The first thing that put me in a loop was when the battery voltage dropped after closing the switch. I took some more measurements to get a grip on what was going on:

\$V_{BATT, closed}\$ = battery voltage when \$S_1\$ is closed (\$3.11V\$, measured)
\$V_{M}\$ = motor voltage (\$2.57V\$, measured)
\$V_{DS}\$ = drain-source voltage (\$0.54V\$, measured)

After some research, I determined that the voltage drop was due to the internal resistance of the battery. This is what I was able to figure out after some more calculations:

\$V_{R_i}\$ = voltage across \$R_i\$ (\$5.11V\$, from \$V_{BATT, open}-V_{BATT, closed}\$)
\$R_i\$ = internal resistance of the battery (\$2.87\Omega\$, from voltage divider)

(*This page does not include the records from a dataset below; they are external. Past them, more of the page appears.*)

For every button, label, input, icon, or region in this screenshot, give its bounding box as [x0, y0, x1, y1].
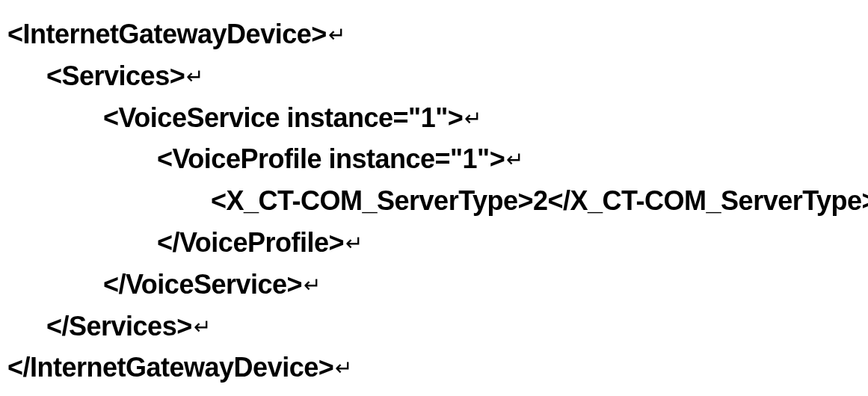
xml-line-servertype: <X_CT-COM_ServerType>2</X_CT-COM_ServerT… [7, 180, 861, 222]
xml-text: <X_CT-COM_ServerType>2</X_CT-COM_ServerT… [211, 185, 868, 216]
xml-line-root-open: <InternetGatewayDevice>↵ [7, 13, 861, 55]
xml-snippet: <InternetGatewayDevice>↵ <Services>↵ <Vo… [0, 0, 868, 396]
return-icon: ↵ [464, 102, 481, 134]
xml-text: </InternetGatewayDevice> [7, 352, 333, 383]
xml-text: <InternetGatewayDevice> [7, 19, 327, 49]
xml-line-services-open: <Services>↵ [7, 55, 861, 97]
return-icon: ↵ [335, 352, 352, 384]
xml-line-voiceprofile-open: <VoiceProfile instance="1">↵ [7, 138, 861, 180]
xml-line-voiceservice-close: </VoiceService>↵ [7, 264, 861, 306]
xml-line-root-close: </InternetGatewayDevice>↵ [7, 347, 861, 389]
return-icon: ↵ [345, 227, 363, 259]
return-icon: ↵ [186, 61, 203, 93]
xml-line-voiceservice-open: <VoiceService instance="1">↵ [7, 97, 861, 139]
return-icon: ↵ [506, 143, 523, 176]
return-icon: ↵ [194, 311, 211, 343]
xml-text: <VoiceProfile instance="1"> [157, 143, 505, 174]
xml-text: </Services> [46, 311, 192, 341]
xml-line-voiceprofile-close: </VoiceProfile>↵ [7, 222, 861, 264]
return-icon: ↵ [304, 269, 321, 301]
xml-text: <Services> [46, 61, 185, 91]
xml-text: <VoiceService instance="1"> [103, 102, 463, 133]
xml-line-services-close: </Services>↵ [7, 306, 861, 347]
xml-text: </VoiceProfile> [157, 227, 344, 258]
return-icon: ↵ [328, 19, 345, 51]
xml-text: </VoiceService> [103, 269, 302, 300]
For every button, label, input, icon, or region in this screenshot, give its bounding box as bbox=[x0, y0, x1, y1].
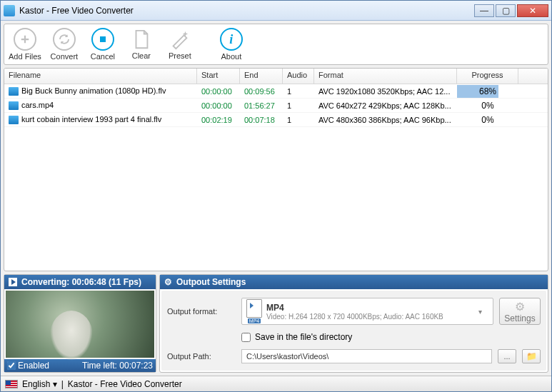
clear-button[interactable]: Clear bbox=[126, 29, 157, 60]
window-title: Kastor - Free Video Converter bbox=[19, 6, 473, 16]
add-files-button[interactable]: Add Files bbox=[9, 28, 41, 61]
list-header: Filename Start End Audio Format Progress bbox=[4, 69, 548, 84]
preview-panel: Converting: 00:06:48 (11 Fps) Enabled Ti… bbox=[4, 274, 156, 373]
output-format-selector[interactable]: MP4 MP4 Video: H.264 1280 x 720 4000KBps… bbox=[241, 298, 493, 325]
maximize-button[interactable]: ▢ bbox=[496, 4, 516, 17]
save-in-dir-label: Save in the file's directory bbox=[255, 332, 352, 342]
preview-image[interactable] bbox=[6, 291, 154, 358]
format-desc: Video: H.264 1280 x 720 4000KBps; Audio:… bbox=[266, 313, 474, 321]
col-start[interactable]: Start bbox=[197, 69, 240, 84]
statusbar: English ▾ | Kastor - Free Video Converte… bbox=[1, 376, 551, 391]
table-row[interactable]: Big Buck Bunny animation (1080p HD).flv0… bbox=[4, 84, 548, 99]
statusbar-app-name: Kastor - Free Video Converter bbox=[68, 379, 182, 389]
about-button[interactable]: i About bbox=[216, 28, 247, 61]
table-row[interactable]: cars.mp400:00:0001:56:271AVC 640x272 429… bbox=[4, 99, 548, 113]
browse-button[interactable]: ... bbox=[498, 349, 516, 363]
app-icon bbox=[4, 5, 15, 16]
preview-enabled-label: Enabled bbox=[18, 361, 49, 371]
col-audio[interactable]: Audio bbox=[283, 69, 314, 84]
col-progress[interactable]: Progress bbox=[457, 69, 518, 84]
main-window: Kastor - Free Video Converter — ▢ ✕ Add … bbox=[0, 0, 552, 392]
preview-footer: Enabled Time left: 00:07:23 bbox=[4, 359, 156, 372]
plus-icon bbox=[14, 28, 36, 51]
output-settings-header: ⚙ Outpout Settings bbox=[160, 275, 548, 289]
output-format-label: Output format: bbox=[167, 307, 236, 316]
play-icon bbox=[9, 278, 17, 286]
output-path-input[interactable] bbox=[241, 349, 492, 363]
list-body[interactable]: Big Buck Bunny animation (1080p HD).flv0… bbox=[4, 84, 548, 271]
minimize-button[interactable]: — bbox=[474, 4, 494, 17]
page-icon bbox=[131, 29, 152, 50]
video-file-icon bbox=[9, 116, 19, 124]
open-folder-button[interactable]: 📁 bbox=[522, 349, 541, 363]
toolbar: Add Files Convert Cancel Clear Preset i … bbox=[4, 24, 548, 65]
refresh-icon bbox=[53, 28, 76, 51]
video-file-icon bbox=[9, 101, 19, 110]
chevron-down-icon[interactable]: ▾ bbox=[478, 308, 488, 316]
file-list: Filename Start End Audio Format Progress… bbox=[4, 68, 548, 271]
format-name: MP4 bbox=[266, 303, 474, 313]
titlebar[interactable]: Kastor - Free Video Converter — ▢ ✕ bbox=[1, 1, 551, 21]
close-button[interactable]: ✕ bbox=[517, 4, 548, 17]
svg-rect-0 bbox=[100, 36, 106, 42]
converting-status: Converting: 00:06:48 (11 Fps) bbox=[21, 277, 141, 287]
language-selector[interactable]: English ▾ bbox=[22, 379, 57, 389]
preset-button[interactable]: Preset bbox=[164, 29, 196, 60]
preview-enabled-checkbox[interactable] bbox=[7, 361, 16, 370]
col-end[interactable]: End bbox=[240, 69, 283, 84]
wand-icon bbox=[169, 29, 191, 50]
gear-icon: ⚙ bbox=[515, 300, 525, 313]
table-row[interactable]: kurt cobain interview 1993 part 4 final.… bbox=[4, 113, 548, 127]
flag-icon bbox=[5, 380, 18, 388]
preview-time-left: Time left: 00:07:23 bbox=[82, 361, 153, 371]
folder-icon: 📁 bbox=[526, 351, 537, 361]
save-in-dir-checkbox[interactable] bbox=[241, 333, 251, 342]
gear-icon: ⚙ bbox=[164, 277, 172, 287]
info-icon: i bbox=[220, 28, 243, 51]
col-filename[interactable]: Filename bbox=[4, 69, 197, 84]
settings-button[interactable]: ⚙ Settings bbox=[499, 298, 541, 325]
output-settings-panel: ⚙ Outpout Settings Output format: MP4 MP… bbox=[159, 274, 548, 373]
col-format[interactable]: Format bbox=[314, 69, 457, 84]
cancel-button[interactable]: Cancel bbox=[87, 28, 119, 61]
video-file-icon bbox=[9, 87, 19, 96]
stop-icon bbox=[91, 28, 114, 51]
mp4-file-icon: MP4 bbox=[246, 299, 262, 323]
convert-button[interactable]: Convert bbox=[49, 28, 80, 61]
output-path-label: Output Path: bbox=[167, 352, 236, 361]
preview-header: Converting: 00:06:48 (11 Fps) bbox=[4, 275, 156, 289]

My gut reaction tells me to use a voltage divider to maintain the voltage across the motor. I want to do this because my motor is rated to operate between 5V and 9V. I also want to add a current-limiting resistor in series to prevent the current from getting so high that it burns out my circuit and drains my battery. Ideally, I can achieve the desired \$V_M\$ if I add a resistor in parallel to the motor (\$R_P\$) such that the equivalent resistance of the motor and its \$R_P\$ (\$R_{EQ}\$) is much larger than \$R_i + R_{DS}\$. However, since \$R_M=1\Omega\$, the best equivalent resistance I can achieve is \$approx1\Omega\$, which puts be back squarely where I started. Furthermore, the series current-limiting resistor will take the lion's share of the voltage drop, thus robbing the motor of the voltage it needs.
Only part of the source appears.